Parametric function \(f[{\bf a}](x_{1:k}) = \log\pi\circ T_k[{\bf a}](x_{1:k}) + \log\partial_{x_k}T_k[{\bf a}](x_{1:k})\)

class TransportMaps.Maps.Functionals.ProductDistributionParametricPullbackComponentFunctionBase.ProductDistributionParametricPullbackComponentFunction(transport_map_component, base_distribution)

Bases: TransportMaps.Maps.Functionals.ParametricFunctionalBase.ParametricFunctional

Parametric function \(f[{\bf a}](x_{1:k}) = \log\pi\circ T_k[{\bf a}](x_{1:k}) + \log\partial_{x_k}T_k[{\bf a}](x_{1:k})\)

Parameters:

• transport_map_component (MonotonicFunctionApproximation) – component \(T_k\) of monotone map \(T\)

• base_distribution (Distribution) – distribution \(\pi\)

property coeffs

Get the coefficients \({\bf a}\) of the function

See also

ParametricFunctionApproximation.coeffs()

property n_coeffs

Get the number \(N\) of coefficients

See also

ParametricFunctionApproximation.n_coeffs()

evaluate(x, params={}, idxs_slice=slice(None), cache=None)

Evaluate \(f[{\bf a}](x_{1:k})\)

Parameters:

• x (ndarray [\(m,k\)]) – evaluation points

• params (dict) – parameters with keys params_pi, params_t

• idxs_slice (slice) – if precomputed values are present, this parameter indicates at which of the points to evaluate. The number of indices represented by idxs_slice must match x.shape[0].

• cache (dict) – cached values

Returns:

(ndarray [\(m,1\)]) – evaluations

grad_a(x, params={}, idxs_slice=slice(None), cache=None)

Evaluate \(\nabla_{\bf a}f[{\bf a}](x_{1:k})\)

Parameters:

• x (ndarray [\(m,k\)]) – evaluation points

• params (dict) – parameters with keys params_pi, params_t

• idxs_slice (slice) – if precomputed values are present, this parameter indicates at which of the points to evaluate.

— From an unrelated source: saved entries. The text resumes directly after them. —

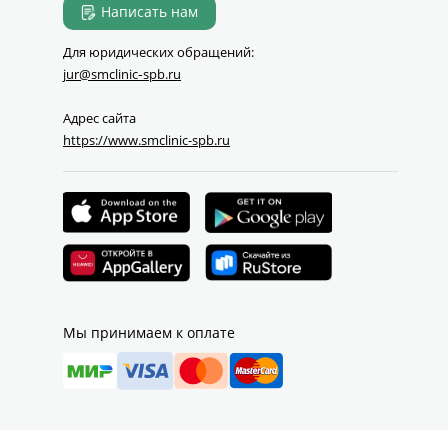
Написать нам
Для юридических обращений:
jur@smclinic‑spb.ru
Адрес сайта
https://www.smclinic-spb.ru
Мы принимаем к оплате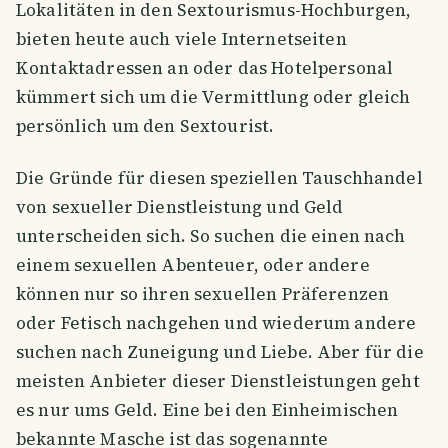
Lokalitäten in den Sextourismus-Hochburgen,
bieten heute auch viele Internetseiten
Kontaktadressen an oder das Hotelpersonal
kümmert sich um die Vermittlung oder gleich
persönlich um den Sextourist.
Die Gründe für diesen speziellen Tauschhandel
von sexueller Dienstleistung und Geld
unterscheiden sich. So suchen die einen nach
einem sexuellen Abenteuer, oder andere
können nur so ihren sexuellen Präferenzen
oder Fetisch nachgehen und wiederum andere
suchen nach Zuneigung und Liebe. Aber für die
meisten Anbieter dieser Dienstleistungen geht
es nur ums Geld. Eine bei den Einheimischen
bekannte Masche ist das sogenannte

The number of indices represented by idxs_slice must match x.shape[0].

• cache (dict) – cached values

Returns:

(ndarray [\(m,1,n\)]) – evaluations

hess_a(x, params={}, idxs_slice=slice(None), cache=None)

Evaluate \(\nabla^2_{\bf a}f[{\bf a}](x_{1:k})\)

Parameters:

• x (ndarray [\(m,k\)]) – evaluation points

• params (dict) – parameters with keys params_pi, params_t

• idxs_slice (slice) – if precomputed values are present, this parameter indicates at which of the points to evaluate. The number of indices represented by idxs_slice must match x.shape[0].

• cache (dict) – cached values

Returns:

(ndarray [\(m,1,n,n\)]) – evaluations

grad_x(x, params={}, idxs_slice=slice(None))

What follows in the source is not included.